Dog meat is no longer legal in South Korea, as a new rule passed by parliament on Tuesday (9) has outlawed its sale and consumption. Starting in 2027, the regulation will be fully enforced, and those found violating it will face a hefty fine of R$110,000 or up to two years in jail.
The proposal to prohibit dog meat received overwhelming support from both the ruling party and the opposition in parliament. The law not only bans the sale and distribution of dog meat but also the breeding of dogs for the purpose of consumption.
To assist those currently employed in the dog meat industry, the government will provide subsidies to help them find alternative employment opportunities. This aims to alleviate the economic impact on individuals who will need to transition out of the business.

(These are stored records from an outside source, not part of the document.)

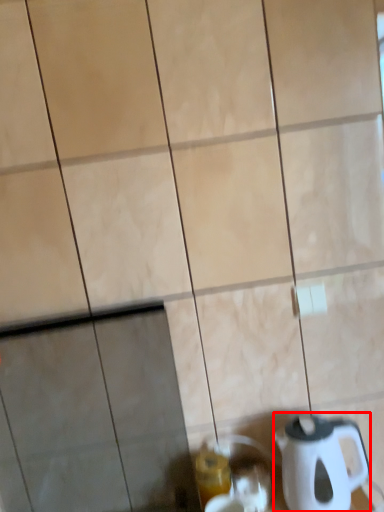 Question: From the image's perspective, what is the correct spatial positioning of kettle (annotated by the red box) in reference to beverage?

Choices:
 (A) above
 (B) below

Answer: (A) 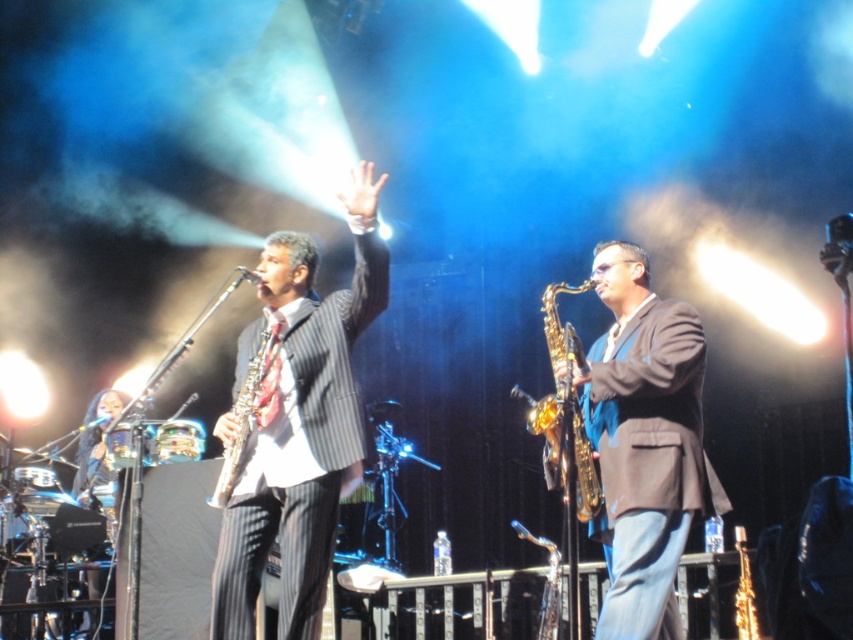 Who is positioned more to the right, pinstripe suit at center or shiny gold saxophone at center?

Positioned to the right is shiny gold saxophone at center.

Can you confirm if pinstripe suit at center is positioned to the left of shiny gold saxophone at center?

Yes, pinstripe suit at center is to the left of shiny gold saxophone at center.

Where is `pinstripe suit at center`? pinstripe suit at center is located at coordinates (299, 426).

Is pinstripe suit at center in front of silver metallic saxophone at center?

Yes, pinstripe suit at center is closer to the viewer.

Which is behind, point (318, 433) or point (260, 413)?

The point (260, 413) is more distant.

Locate an element on the screen. pinstripe suit at center is located at coordinates (299, 426).

Which is more to the left, gold shiny saxophone at center or silver metallic saxophone at center?

Positioned to the left is silver metallic saxophone at center.

Between gold shiny saxophone at center and silver metallic saxophone at center, which one appears on the right side from the viewer's perspective?

From the viewer's perspective, gold shiny saxophone at center appears more on the right side.

The height and width of the screenshot is (640, 853). What do you see at coordinates (564, 445) in the screenshot?
I see `gold shiny saxophone at center` at bounding box center [564, 445].

I want to click on gold shiny saxophone at center, so click(564, 445). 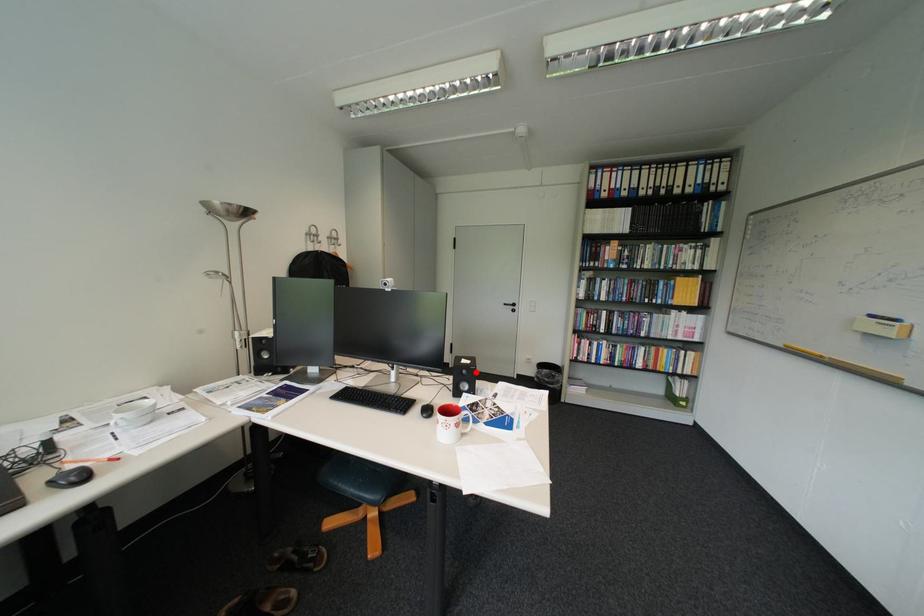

Over the past few decades, there has been a noticeable decline in the consumption of dog meat in South Korea, particularly among the elderly population. Alongside this shift, there has been a significant increase in the country’s animal protection awareness movement. In a recent study conducted by Animal Welfare Awareness, more than 90% of respondents stated that they have not consumed dog meat in the past year and have no intention of doing so in the future.
According to Yonhap, the official agency, there are approximately 1,150 dog breeding farms in South Korea. In addition, there are 34 butchers, 219 wholesalers, and around 1,600 eateries that sell food prepared using canine meat.
It is estimated that around 3,500 farms with 1.5 million dogs and 3,000 restaurants will be directly affected by the prohibition. The South Korean group representing the dog meat business warns of the economic implications on these establishments.
The movement to ban dog meat consumption gained significant traction after former president Moon Jae-in proposed the ban in 2021. The initiative received increasing support during the presidency of Yoon Suk-yeol, who has adopted ten cats and six dogs. First lady Kim Keon Hee has also been a prominent figure advocating against the consumption of dog meat.
However, previous attempts to pass a nationwide ban on dog meat consumption have been unsuccessful. In November 2023, hundreds of protesters gathered outside the president’s residence to demand the repeal of the bill.
With the recent passage of the new rule, South Korea is taking a significant step towards ending the practice of consuming dog meat. The prohibition, along with the government subsidies to assist those impacted, aims to promote alternative industries and pave the way for a more compassionate and animal-friendly society.